Someone suggested taking the money our parents would spend on the wedding and use it to move out. I think someone has suggested that in the past. Firstly, that is money they would pay directly to wedding vendors I think and there is no specific amount discussed yet, and I don’t think it would be a lump sum they gave to us. Secondly, I don’t want my parents to have to support us financially when we move out, which is what they would be doing if we did this. And finally, what happens when the money runs out if we don’t already have jobs? We would be screwed and back where we are now, except married.
So in a way it does come down to finances, but mainly our living situation.
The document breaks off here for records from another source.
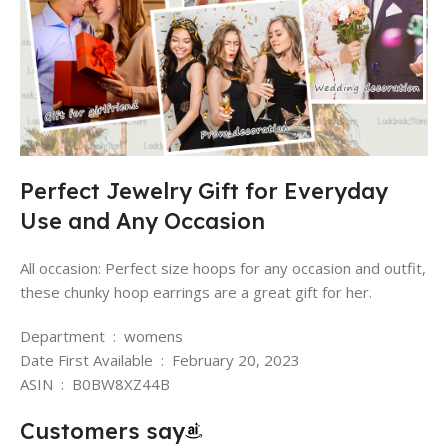
Perfect Jewelry Gift for Everyday
Use and Any Occasion
All occasion: Perfect size hoops for any occasion and outfit,
these chunky hoop earrings are a great gift for her.
Department ‏ : ‎ womens
Date First Available ‏ : ‎ February 20, 2023
ASIN ‏ : ‎ B0BW8XZ44B
Customers say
I think I am just feeling deflated because of a friend from primary school (who I don’t see anymore, just on Facebook) got married yesterday. He got engaged I think early this year. Jealousy has reared its ugly head!
Post # 14
Have you considered getting a part time job as a server? Most places will work around the schedule of a student and you can make bank. I would make at least $150-200 a shift working at a sports bar. Great for paying off bills and saving up a nest egg for your future.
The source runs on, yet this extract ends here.